La egoísta sensación de merecer que surge por el hecho de dar, no es siempre egoísmo o utilitaria generosidad, sino auténtica dignidad.

Cuando damos lo mejor de nosotros mismos, cuando decidimos compartir nuestra vida en intimidad, cuando abrimos nuestro corazón de par en par y desnudamos nuestra alma hasta el último rincón, cuando perdemos toda vergüenza, cuando los secretos dejan de serlo, al menos merecemos comprensión.

Por supuesto que merecemos en virtud de honesta y franca dignidad.

Que se menosprecie, ignore, olvide o desconozca fríamente el amor que regalamos a manos llenas es desconsideración, vileza del ser, o, en el mejor de los casos, ligereza.

Cuando amamos a alguien que, además de no correspondernos, desprecia nuestro amor, estamos en el lugar equivocado.

Definitivamente, esa persona no se hace merecedora del afecto que le prodigamos. Con una nueva conciencia la disyuntiva empieza a dejar de serlo, la cuestión empieza a hacerse clara y transparente, obvia: si no me siento bien recibido en algún lugar, empaco y me voy.

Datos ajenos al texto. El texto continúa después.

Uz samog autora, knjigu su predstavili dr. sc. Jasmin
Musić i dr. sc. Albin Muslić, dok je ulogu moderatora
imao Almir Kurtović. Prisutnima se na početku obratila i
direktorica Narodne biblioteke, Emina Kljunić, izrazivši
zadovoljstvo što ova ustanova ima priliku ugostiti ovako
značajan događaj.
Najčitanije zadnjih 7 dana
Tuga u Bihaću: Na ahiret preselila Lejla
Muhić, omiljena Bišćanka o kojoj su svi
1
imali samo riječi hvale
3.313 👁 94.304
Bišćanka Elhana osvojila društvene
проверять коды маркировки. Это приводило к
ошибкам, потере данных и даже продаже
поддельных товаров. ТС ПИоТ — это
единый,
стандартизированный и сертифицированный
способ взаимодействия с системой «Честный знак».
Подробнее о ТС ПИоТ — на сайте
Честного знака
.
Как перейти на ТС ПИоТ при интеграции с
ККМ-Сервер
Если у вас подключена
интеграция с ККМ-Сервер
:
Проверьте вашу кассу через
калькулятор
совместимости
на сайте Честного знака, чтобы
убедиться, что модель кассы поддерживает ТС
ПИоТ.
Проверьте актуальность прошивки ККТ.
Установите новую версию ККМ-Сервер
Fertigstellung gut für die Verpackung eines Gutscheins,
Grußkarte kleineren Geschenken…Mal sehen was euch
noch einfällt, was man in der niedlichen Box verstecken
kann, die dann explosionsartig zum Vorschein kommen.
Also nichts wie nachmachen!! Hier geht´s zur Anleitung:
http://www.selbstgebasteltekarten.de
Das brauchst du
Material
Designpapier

Nadie de corazón sensato se quedaría tratando de agradar o disculpándose por no ser como les gustaría a los otros que fuera. R.W. Emerson lo expresó de sublime manera: “La verdad es más hermosa que el fingimiento del amor”.

En cualquier relación de pareja que tengas, no te merece quien no te ame, y menos aún, quien te lastima.

¡Haz surgir una nueva conciencia en ti! Incluso, si alguien te hiere reiteradamente sin “mala intención” – este absurdo existe - es posible que te merezca, pero en verdad no te conviene. Definir tus límites, basados en tu dignidad, es el mejor modo de conservar tu… ¡Emoción por existir!